Per quanto riguarda la struttura sia interna che esterna, la linea guida degli interventi sarà quella di una riqualificazione che sia rispettosa dell’impianto attuale, mentre sono previste anche altre costruzioni che andranno ad aggiungersi alla struttura attuale. Sempre in base ad alcuni dei progetti presentati dagli architetti che hanno partecipato al master, è prevista l’eliminazione degli stalli di sosta in piazza del Carmine. Un’ipotesi che fa tornare di attualità la proposta lanciata nelle scorse settimane da parte di chi vedeva di buon occhio la realizzazione di un parcheggio interrato proprio al Mercato del Carmine. Da qui, dunque, parte spontanea la domanda al direttore del workshop, l’architetto Pellegrini, per capire se l’ipotesi possa essere presa in seria considerazione da parte dei professionisti. «I parcheggi sono sempre possibili - spiega - , soprattutto grazie alle nuove tecnologie. Semmai è importante studiare gli accessi e le rampe".

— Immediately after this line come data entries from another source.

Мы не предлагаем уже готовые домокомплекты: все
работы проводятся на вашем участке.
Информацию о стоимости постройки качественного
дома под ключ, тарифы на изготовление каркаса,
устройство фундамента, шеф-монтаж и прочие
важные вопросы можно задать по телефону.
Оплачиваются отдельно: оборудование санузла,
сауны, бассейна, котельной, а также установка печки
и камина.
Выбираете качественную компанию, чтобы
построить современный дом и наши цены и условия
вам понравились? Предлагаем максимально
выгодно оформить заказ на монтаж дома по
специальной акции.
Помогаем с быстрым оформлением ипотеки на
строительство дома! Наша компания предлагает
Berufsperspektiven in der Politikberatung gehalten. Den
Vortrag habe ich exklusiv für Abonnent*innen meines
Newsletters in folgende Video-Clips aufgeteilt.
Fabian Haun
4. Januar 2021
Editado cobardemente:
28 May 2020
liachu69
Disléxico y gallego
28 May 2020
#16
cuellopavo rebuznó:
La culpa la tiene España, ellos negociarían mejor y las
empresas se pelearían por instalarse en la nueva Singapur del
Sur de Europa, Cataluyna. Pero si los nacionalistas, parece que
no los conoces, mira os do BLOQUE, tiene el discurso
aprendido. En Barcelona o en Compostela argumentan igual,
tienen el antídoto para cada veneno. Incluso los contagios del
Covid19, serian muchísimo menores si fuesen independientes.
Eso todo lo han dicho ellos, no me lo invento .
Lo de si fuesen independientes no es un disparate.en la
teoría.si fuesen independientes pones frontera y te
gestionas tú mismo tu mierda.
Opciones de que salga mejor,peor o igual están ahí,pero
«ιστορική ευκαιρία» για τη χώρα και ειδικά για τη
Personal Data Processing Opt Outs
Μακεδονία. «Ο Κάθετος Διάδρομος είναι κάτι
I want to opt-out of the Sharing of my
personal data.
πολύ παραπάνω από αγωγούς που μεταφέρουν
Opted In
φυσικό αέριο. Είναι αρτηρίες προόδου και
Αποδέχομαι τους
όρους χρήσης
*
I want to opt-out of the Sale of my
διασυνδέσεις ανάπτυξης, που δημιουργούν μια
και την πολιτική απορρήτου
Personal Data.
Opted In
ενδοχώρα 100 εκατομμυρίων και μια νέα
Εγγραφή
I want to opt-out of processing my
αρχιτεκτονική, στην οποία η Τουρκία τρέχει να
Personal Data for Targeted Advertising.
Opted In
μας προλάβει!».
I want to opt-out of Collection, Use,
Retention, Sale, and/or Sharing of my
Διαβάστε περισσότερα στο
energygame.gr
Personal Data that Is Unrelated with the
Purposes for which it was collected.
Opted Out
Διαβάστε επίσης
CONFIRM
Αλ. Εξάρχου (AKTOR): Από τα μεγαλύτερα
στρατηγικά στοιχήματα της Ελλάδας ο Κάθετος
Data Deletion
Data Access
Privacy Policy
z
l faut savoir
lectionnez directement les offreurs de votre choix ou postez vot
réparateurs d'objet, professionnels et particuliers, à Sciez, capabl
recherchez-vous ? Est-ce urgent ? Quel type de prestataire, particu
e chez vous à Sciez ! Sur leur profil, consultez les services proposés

"In ogni caso - aggiunge - , per prima cosa è fondamentale eseguire saggi archeologici per capire se ci troviamo in presenza di resti antichi. Poi, in caso negativo, possiamo cominciare a parlarne". Un passo avanti, quello della progettualità, al quale dovranno poi seguire prese di posizione e decisioni per arrivare ad una reale riqualificazione. Da decenni infatti si parla di lavori, finanziamenti e progetti di valorizzazione. Non sono mancate molte ipotesi, poi decadute. Risale al novembre del 2000 infatti il progetto per l’apertura di un 'McDonald’s', mentre nell’agosto del 2001 si discuteva di un possibile trasferimento dell’ufficio postale che si trovava in via Fillungo, e che invece ha trovato la nuova sede in via San Gregorio. Nel 2002 invece l’ipotesi era quella di un mega-piano da realizzarsi in partnership con un privato (si parlava della 'Standa', ndr) che avrebbe dovuto investire una cifra di 7 miliardi delle vecchie lire per aggiudicarsi la gestione del complesso per venti o trenta anni. Tutti progetti che poi, nel tempo, non hanno mai visto la luce e la traduzione in atti concreti.